Traditional therapeutic strategies or medical interventions to decolonize people include:
- Topical treatments, such as antiseptic agents like chlorhexidine gluconate used for bathing
- Antibiotic prophylaxis, such as using antibiotics like neomycin or aminoglycosides
- Nasal ointment for the nose, such as using mupirocin or povidone-iodine
These decolonization strategies help avoid the loss of beneficial germs and disrupting microbiomes by
- Limiting application to a certain body site/individual microbiome (e.g., in the gut or the nasopharynx, the top part of throat) or targeting specific pathogens
- Decreasing the use of antibiotics and antifungals needed to treat infections, which can help slow antimicrobial resistance
- Implementing across larger populations of patients at increased risk for infection or only the subset who are colonized
Newer, less frequently used strategies include microbiome therapeutic strategies to reduce the number of pathogens colonizing a person, such as fecal microbiota transplantation for recurrent Clostridioides difficile infection. Pathogen reduction and decolonization in the future may involve the use of bacteriophages (phages), viruses that only infect bacteria, and other live biotherapeutic products (e.g., ingesting beneficial germs). Phage and live biotherapeutic products have not been approved for this use by the U.S. Food and Drug Administration (FDA). As part of the National Action Plan for Combating Antibiotic-Resistant Bacteria, CDC and FDA are working together to discuss approaches to evaluate the safety and efficacy of these products.

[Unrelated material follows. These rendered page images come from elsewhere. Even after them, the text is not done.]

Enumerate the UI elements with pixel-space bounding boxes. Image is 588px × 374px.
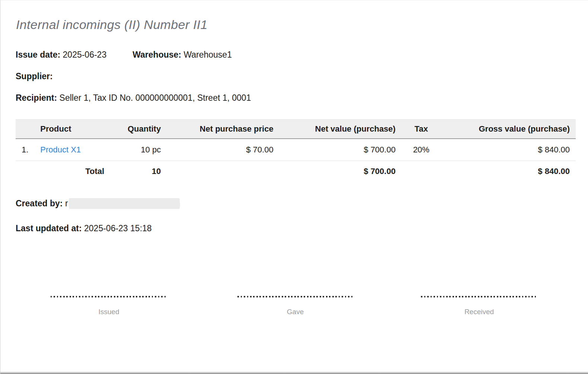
total-tax — [402, 161, 441, 182]
row-product-cell: Product X1 — [34, 139, 110, 161]
signature-block-received: Received — [421, 296, 537, 316]
last-updated-line: Last updated at: 2025-06-23 15:18 — [16, 223, 588, 234]
redaction-overlay — [69, 198, 180, 209]
recipient-value: Seller 1, Tax ID No. 000000000001, Stree… — [60, 93, 251, 103]
supplier-label: Supplier: — [16, 71, 53, 81]
issue-date-pair: Issue date: 2025-06-23 — [16, 50, 106, 59]
total-net-value: $ 700.00 — [279, 161, 402, 182]
col-header-quantity: Quantity — [110, 120, 167, 139]
meta-section: Issue date: 2025-06-23Warehouse: Warehou… — [16, 49, 588, 103]
page-title: Internal incomings (II) Number II1 — [16, 17, 588, 32]
signature-dotted-line — [51, 296, 167, 297]
issue-date-value: 2025-06-23 — [63, 50, 107, 59]
document-content: Internal incomings (II) Number II1 Issue… — [0, 0, 588, 234]
signature-section: Issued Gave Received — [0, 296, 588, 329]
items-table-wrap: Product Quantity Net purchase price Net … — [16, 119, 588, 182]
created-by-line: Created by: r@,n — [16, 198, 588, 209]
last-updated-value: 2025-06-23 15:18 — [84, 223, 152, 233]
total-gross-value: $ 840.00 — [441, 161, 576, 182]
row-quantity: 10 pc — [110, 139, 167, 161]
row-tax: 20% — [402, 139, 441, 161]
signature-label: Issued — [51, 308, 167, 316]
signature-block-issued: Issued — [51, 296, 167, 316]
col-header-product: Product — [34, 120, 110, 139]
signature-dotted-line — [421, 296, 537, 297]
recipient-label: Recipient: — [16, 93, 57, 103]
recipient-line: Recipient: Seller 1, Tax ID No. 00000000… — [16, 93, 588, 103]
row-index: 1. — [16, 139, 34, 161]
total-quantity: 10 — [110, 161, 167, 182]
last-updated-label: Last updated at: — [16, 223, 82, 233]
col-header-net-purchase-price: Net purchase price — [167, 120, 279, 139]
redacted-email: @,n — [69, 198, 180, 209]
supplier-line: Supplier: — [16, 71, 588, 81]
warehouse-value: Warehouse1 — [183, 50, 232, 59]
warehouse-pair: Warehouse: Warehouse1 — [132, 49, 232, 60]
signature-label: Received — [421, 308, 537, 316]
row-gross-value: $ 840.00 — [441, 139, 576, 161]
col-header-gross-value: Gross value (purchase) — [441, 120, 576, 139]
total-label: Total — [34, 161, 110, 182]
signature-dotted-line — [237, 296, 353, 297]
table-total-row: Total 10 $ 700.00 $ 840.00 — [16, 161, 576, 182]
signature-label: Gave — [237, 308, 353, 316]
row-net-value: $ 700.00 — [279, 139, 402, 161]
table-header-row: Product Quantity Net purchase price Net … — [16, 120, 576, 139]
table-row: 1. Product X1 10 pc $ 70.00 $ 700.00 20%… — [16, 139, 576, 161]
issue-date-warehouse-line: Issue date: 2025-06-23Warehouse: Warehou… — [16, 49, 588, 60]
col-header-net-value: Net value (purchase) — [279, 120, 402, 139]
total-net-purchase-price — [167, 161, 279, 182]
warehouse-label: Warehouse: — [132, 50, 181, 59]
items-table: Product Quantity Net purchase price Net … — [16, 119, 576, 182]
col-header-tax: Tax — [402, 120, 441, 139]
document-page: Internal incomings (II) Number II1 Issue… — [0, 0, 588, 374]
total-index-empty — [16, 161, 34, 182]
signature-block-gave: Gave — [237, 296, 353, 316]
issue-date-label: Issue date: — [16, 50, 60, 59]
col-header-index — [16, 120, 34, 139]
row-net-purchase-price: $ 70.00 — [167, 139, 279, 161]
redacted-email-prefix: r — [65, 199, 68, 208]
created-by-label: Created by: — [16, 199, 63, 208]
product-link[interactable]: Product X1 — [40, 145, 81, 154]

Pathogen reduction and decolonization strategies can prevent infections and stop the spread of pathogens and their genes. CDC invests in innovative research projects to identify and implement new ways to respond to antimicrobial resistance. CDC funds research on pathogen reduction and decolonization, but more research is needed to develop new therapeutic strategies to address colonization, microbiomes, and healthcare-associated and antimicrobial-resistant infections.
Examples of CDC research include:
- Identifying and sharing effective public health approaches to protect people’s microbiomes. CDC and NIH co-edited a supplement issue in the Journal of Infectious Diseases (JID) titled The State of Microbiome Science at the Intersection of Infectious Diseases and Antimicrobial Resistance.
- Studying the connection between antibiotics and microbiomes, including new ways to protect and restore the microbiome.
- Studying non-traditional treatment strategies for the remediation of resistant organisms in contaminated handwashing sinks and plumbing systems in healthcare facilities involving use of lytic bacteriophages (bacterial viruses).
Data from these projects help CDC better protect people by, for example, uncovering places resistant germs live and spread, improving outbreak response, and strengthening infection prevention practices.